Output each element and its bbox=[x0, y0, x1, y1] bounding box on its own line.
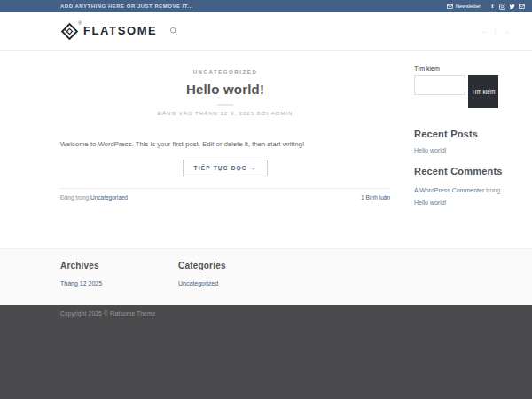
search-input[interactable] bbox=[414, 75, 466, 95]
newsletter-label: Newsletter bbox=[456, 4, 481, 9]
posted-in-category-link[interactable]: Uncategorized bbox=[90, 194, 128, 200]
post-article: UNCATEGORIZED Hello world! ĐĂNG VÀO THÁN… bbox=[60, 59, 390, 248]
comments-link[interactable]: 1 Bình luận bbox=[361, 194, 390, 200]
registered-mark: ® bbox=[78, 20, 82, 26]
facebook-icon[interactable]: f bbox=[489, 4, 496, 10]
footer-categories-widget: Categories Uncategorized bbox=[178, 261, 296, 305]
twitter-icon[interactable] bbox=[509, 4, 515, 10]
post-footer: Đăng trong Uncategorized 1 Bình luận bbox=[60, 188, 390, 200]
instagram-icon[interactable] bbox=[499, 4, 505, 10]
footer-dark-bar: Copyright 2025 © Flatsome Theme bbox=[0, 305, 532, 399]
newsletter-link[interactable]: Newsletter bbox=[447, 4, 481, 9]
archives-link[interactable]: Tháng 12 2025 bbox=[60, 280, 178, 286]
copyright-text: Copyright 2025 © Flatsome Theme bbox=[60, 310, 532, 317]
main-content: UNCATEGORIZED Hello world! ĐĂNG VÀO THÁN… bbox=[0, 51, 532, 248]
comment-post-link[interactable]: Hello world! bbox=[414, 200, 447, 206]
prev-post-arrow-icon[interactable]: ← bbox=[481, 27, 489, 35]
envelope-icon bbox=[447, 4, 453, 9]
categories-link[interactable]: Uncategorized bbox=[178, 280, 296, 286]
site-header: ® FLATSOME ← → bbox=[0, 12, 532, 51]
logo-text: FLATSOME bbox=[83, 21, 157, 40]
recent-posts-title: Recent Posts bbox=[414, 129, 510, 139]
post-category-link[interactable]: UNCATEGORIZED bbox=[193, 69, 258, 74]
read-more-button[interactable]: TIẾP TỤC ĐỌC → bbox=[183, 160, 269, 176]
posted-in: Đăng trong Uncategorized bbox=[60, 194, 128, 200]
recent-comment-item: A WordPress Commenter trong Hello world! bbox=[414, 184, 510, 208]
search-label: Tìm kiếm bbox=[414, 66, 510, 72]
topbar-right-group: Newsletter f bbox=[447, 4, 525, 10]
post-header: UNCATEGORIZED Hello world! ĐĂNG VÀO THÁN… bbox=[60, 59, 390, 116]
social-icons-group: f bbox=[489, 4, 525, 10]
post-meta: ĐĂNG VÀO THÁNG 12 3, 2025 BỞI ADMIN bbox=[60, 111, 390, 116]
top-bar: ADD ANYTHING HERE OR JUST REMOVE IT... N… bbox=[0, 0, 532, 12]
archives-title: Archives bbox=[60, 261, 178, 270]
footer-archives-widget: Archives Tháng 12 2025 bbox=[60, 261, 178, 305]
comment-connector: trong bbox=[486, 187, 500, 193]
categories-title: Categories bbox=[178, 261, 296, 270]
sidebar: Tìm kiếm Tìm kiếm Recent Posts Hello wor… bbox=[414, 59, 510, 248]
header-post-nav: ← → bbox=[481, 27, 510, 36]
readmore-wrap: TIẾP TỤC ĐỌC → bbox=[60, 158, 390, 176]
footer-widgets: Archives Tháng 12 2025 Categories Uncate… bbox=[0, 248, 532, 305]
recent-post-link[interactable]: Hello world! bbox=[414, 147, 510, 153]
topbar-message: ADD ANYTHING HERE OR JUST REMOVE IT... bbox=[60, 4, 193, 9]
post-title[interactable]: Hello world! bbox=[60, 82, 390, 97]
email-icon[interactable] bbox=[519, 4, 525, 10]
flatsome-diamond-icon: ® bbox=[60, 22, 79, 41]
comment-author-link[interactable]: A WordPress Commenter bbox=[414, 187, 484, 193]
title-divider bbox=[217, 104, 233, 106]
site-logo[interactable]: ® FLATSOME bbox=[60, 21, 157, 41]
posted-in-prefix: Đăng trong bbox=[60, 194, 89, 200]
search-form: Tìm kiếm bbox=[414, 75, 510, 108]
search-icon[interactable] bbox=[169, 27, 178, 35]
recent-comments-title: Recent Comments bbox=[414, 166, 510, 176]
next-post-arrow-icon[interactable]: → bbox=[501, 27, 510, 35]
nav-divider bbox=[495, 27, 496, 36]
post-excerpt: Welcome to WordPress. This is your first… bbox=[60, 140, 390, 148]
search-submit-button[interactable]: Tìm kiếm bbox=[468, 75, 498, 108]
__________
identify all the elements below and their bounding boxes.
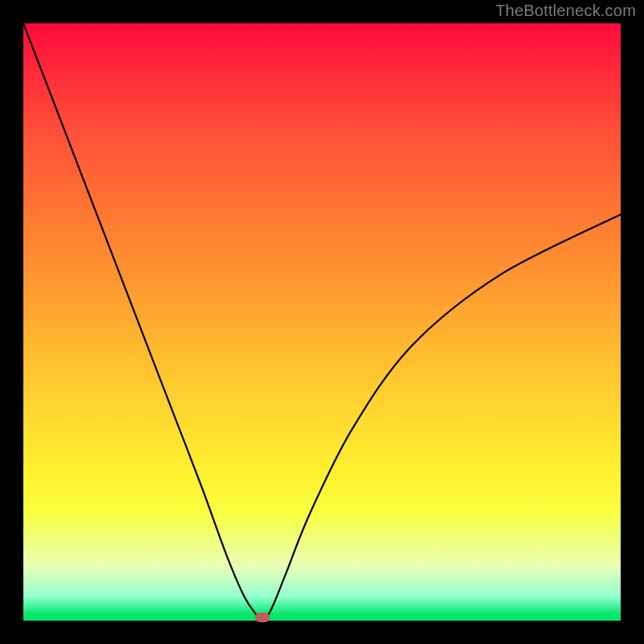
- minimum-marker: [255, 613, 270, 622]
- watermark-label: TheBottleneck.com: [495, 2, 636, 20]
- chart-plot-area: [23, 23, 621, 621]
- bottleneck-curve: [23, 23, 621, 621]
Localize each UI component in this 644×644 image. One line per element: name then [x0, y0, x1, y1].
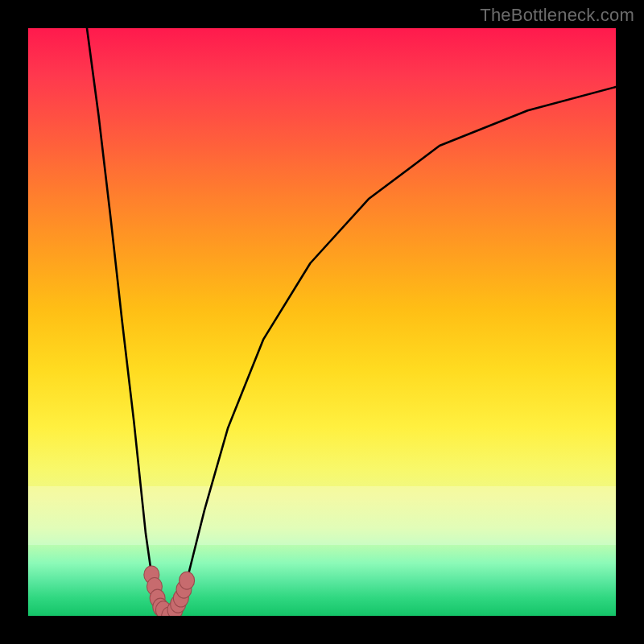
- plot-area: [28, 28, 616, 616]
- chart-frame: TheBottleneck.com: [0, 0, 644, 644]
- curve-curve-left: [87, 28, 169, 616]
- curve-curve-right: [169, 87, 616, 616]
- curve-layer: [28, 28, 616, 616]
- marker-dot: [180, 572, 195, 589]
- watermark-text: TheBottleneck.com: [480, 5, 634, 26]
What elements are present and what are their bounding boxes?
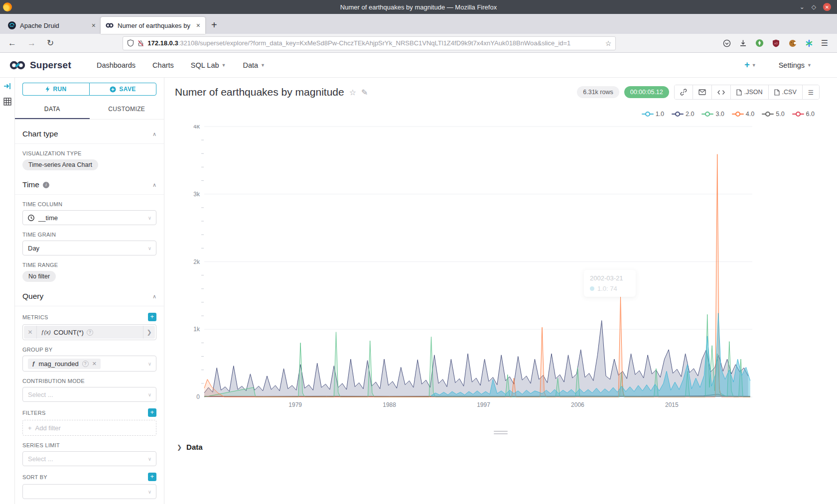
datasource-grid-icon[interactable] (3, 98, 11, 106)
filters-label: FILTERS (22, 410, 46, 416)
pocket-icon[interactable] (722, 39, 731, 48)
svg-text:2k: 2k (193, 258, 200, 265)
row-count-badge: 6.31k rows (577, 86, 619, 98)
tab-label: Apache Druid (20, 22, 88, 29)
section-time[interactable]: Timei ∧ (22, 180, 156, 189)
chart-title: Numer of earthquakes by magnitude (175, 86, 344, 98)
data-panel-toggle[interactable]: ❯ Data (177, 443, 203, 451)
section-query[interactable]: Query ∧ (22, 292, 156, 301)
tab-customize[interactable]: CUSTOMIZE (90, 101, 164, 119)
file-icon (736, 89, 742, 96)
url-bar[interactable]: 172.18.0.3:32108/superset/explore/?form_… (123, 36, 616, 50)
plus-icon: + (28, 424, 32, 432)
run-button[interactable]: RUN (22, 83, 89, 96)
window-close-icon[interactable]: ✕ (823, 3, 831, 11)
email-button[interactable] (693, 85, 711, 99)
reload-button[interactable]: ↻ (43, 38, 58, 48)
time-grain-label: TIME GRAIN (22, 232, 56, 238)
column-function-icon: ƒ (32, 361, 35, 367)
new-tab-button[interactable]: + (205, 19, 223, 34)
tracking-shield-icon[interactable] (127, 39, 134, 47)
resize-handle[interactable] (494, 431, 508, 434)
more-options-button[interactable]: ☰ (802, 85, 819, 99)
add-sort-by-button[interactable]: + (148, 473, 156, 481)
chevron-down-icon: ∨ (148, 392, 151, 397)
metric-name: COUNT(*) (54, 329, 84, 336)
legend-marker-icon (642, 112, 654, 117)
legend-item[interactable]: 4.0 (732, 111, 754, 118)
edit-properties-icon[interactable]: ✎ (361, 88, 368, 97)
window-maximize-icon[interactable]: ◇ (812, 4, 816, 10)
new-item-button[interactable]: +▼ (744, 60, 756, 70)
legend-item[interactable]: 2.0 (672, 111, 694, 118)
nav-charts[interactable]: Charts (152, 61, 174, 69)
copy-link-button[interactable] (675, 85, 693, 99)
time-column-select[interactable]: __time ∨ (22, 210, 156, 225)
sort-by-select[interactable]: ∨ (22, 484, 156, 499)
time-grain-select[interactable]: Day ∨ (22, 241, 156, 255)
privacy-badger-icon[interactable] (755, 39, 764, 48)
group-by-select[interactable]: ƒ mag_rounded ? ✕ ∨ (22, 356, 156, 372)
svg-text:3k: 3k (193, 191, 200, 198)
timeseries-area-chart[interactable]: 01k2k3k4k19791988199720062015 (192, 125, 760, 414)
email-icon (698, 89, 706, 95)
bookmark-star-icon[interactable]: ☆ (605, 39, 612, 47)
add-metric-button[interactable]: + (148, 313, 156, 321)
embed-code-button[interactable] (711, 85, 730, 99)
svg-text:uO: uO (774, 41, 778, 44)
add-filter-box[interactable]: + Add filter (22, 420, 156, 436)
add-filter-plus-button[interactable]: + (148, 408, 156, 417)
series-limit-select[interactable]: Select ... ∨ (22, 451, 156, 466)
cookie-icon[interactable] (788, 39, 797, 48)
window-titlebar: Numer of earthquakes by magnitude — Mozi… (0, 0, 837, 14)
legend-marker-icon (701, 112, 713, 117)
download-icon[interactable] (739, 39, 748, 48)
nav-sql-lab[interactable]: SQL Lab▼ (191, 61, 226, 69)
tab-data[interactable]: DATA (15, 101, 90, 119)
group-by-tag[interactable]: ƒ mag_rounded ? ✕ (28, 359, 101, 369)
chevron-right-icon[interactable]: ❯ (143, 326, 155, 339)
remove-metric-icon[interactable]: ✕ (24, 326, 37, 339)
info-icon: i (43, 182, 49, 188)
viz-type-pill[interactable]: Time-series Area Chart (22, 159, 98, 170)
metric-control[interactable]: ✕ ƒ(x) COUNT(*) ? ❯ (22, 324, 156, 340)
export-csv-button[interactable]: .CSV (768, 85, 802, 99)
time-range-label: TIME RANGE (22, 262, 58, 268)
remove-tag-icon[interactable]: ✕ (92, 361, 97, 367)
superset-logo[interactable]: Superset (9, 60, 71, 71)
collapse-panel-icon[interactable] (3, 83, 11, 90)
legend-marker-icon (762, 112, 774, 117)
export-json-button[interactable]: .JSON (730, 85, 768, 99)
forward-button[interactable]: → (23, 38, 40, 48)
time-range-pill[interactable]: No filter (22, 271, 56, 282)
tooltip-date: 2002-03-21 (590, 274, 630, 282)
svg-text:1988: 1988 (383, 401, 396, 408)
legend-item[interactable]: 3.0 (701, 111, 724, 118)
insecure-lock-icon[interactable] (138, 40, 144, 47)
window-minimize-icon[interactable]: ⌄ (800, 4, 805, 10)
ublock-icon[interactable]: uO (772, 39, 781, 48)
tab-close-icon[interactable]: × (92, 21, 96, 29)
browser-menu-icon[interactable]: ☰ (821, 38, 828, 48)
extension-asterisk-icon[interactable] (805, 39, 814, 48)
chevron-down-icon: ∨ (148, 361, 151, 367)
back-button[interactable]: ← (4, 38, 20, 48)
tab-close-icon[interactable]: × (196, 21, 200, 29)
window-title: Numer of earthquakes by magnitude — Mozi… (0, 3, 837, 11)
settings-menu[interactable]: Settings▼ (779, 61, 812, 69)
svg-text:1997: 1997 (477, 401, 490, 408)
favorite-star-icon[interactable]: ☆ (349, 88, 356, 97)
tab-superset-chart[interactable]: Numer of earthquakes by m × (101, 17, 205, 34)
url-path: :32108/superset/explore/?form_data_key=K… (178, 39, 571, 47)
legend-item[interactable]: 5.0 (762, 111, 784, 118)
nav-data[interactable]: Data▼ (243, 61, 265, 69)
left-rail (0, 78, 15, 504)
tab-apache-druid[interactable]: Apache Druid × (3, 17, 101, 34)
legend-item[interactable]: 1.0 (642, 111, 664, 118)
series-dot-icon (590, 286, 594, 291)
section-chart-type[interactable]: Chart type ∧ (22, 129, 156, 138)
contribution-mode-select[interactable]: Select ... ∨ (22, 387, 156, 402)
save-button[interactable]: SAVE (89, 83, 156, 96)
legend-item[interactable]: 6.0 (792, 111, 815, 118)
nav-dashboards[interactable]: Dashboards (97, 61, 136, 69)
__________
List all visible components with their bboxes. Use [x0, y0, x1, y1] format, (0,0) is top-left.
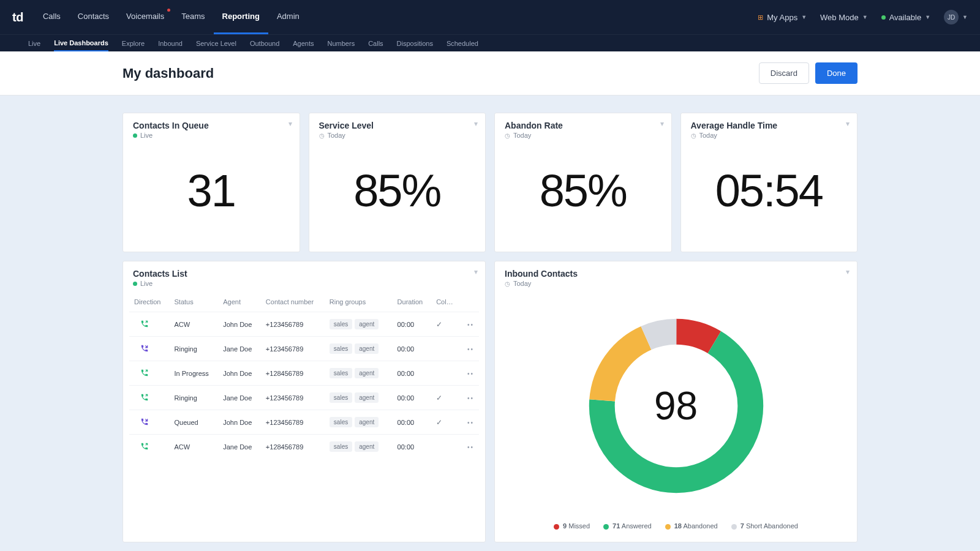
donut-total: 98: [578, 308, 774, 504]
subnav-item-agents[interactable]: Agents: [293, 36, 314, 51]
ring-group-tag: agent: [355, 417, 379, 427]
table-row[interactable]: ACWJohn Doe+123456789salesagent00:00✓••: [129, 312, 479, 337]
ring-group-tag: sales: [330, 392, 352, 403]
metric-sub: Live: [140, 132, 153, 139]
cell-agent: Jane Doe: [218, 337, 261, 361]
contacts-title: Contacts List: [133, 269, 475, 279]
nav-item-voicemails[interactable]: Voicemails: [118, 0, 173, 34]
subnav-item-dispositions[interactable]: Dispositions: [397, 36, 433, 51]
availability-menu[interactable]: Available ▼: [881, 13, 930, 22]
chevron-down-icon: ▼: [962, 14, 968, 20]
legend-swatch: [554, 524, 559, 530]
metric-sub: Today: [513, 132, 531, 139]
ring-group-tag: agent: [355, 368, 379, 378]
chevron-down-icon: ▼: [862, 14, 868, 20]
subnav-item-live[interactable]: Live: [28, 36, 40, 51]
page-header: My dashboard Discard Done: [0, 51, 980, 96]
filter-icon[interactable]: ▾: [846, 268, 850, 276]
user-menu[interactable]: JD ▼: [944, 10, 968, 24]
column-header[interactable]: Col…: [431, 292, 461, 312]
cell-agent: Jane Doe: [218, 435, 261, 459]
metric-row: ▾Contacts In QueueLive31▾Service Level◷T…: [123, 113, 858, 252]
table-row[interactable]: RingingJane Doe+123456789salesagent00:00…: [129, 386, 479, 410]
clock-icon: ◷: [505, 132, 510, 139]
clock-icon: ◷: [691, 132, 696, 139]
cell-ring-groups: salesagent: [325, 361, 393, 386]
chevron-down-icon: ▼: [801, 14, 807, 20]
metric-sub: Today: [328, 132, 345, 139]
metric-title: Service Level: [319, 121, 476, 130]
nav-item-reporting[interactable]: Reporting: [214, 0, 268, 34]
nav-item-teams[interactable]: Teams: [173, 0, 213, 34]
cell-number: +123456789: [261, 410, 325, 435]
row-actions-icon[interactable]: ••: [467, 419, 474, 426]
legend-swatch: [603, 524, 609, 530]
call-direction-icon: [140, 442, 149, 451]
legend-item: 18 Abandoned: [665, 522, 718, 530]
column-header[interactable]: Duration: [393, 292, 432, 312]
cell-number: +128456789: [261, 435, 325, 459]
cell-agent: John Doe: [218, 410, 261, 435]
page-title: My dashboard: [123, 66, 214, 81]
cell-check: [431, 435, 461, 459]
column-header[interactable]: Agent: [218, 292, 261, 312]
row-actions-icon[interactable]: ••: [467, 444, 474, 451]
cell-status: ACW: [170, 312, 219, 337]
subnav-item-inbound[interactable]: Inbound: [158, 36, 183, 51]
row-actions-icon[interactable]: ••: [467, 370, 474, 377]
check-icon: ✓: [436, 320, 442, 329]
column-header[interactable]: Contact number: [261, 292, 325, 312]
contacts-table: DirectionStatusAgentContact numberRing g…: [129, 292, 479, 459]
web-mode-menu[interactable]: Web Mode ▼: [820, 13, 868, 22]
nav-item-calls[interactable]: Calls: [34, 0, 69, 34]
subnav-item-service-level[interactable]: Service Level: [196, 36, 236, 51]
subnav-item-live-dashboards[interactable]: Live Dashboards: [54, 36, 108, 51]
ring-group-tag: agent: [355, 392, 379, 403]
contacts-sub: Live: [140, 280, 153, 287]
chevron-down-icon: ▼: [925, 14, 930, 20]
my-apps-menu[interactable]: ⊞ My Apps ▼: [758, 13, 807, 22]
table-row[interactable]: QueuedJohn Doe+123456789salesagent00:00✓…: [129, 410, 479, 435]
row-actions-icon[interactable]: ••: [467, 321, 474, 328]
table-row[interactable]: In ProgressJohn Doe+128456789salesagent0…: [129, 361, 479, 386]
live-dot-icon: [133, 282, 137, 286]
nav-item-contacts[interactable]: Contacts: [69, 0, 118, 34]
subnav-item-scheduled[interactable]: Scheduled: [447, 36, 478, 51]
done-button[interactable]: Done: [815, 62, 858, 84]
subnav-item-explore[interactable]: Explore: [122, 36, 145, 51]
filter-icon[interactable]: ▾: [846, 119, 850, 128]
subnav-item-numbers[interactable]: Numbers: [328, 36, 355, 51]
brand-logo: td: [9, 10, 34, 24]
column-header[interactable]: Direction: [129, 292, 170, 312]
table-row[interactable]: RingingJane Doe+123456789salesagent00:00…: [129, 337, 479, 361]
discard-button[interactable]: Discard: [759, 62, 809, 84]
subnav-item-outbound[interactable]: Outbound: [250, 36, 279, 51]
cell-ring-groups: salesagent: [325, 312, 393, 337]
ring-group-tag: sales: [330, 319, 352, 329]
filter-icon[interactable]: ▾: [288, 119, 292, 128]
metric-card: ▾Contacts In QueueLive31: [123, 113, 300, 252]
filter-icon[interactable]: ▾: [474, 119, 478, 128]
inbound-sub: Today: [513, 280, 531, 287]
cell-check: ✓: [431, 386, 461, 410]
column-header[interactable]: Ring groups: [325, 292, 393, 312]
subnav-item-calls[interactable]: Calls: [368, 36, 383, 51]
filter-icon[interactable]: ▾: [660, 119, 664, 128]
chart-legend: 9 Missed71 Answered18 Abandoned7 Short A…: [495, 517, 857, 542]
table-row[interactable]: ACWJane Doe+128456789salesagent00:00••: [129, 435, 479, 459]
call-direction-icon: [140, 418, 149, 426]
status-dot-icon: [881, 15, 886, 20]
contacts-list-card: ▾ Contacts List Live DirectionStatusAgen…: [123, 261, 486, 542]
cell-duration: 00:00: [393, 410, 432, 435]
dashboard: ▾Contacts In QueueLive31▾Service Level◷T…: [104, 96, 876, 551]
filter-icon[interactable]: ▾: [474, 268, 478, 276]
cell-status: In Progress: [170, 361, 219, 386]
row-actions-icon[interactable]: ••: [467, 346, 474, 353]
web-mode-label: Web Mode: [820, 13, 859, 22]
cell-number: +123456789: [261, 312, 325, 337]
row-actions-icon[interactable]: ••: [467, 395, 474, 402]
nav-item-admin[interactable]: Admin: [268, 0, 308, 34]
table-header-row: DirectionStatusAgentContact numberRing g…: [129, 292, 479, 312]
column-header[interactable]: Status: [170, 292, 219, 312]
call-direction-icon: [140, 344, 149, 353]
__________
PROBLEM REQUIREMENTS:
Check each line of the entries, and copy the ones that contain "numberRing".

ANSWER BOX:
contacts-table: DirectionStatusAgentContact numberRing g…: [129, 292, 479, 459]
table-header-row: DirectionStatusAgentContact numberRing g…: [129, 292, 479, 312]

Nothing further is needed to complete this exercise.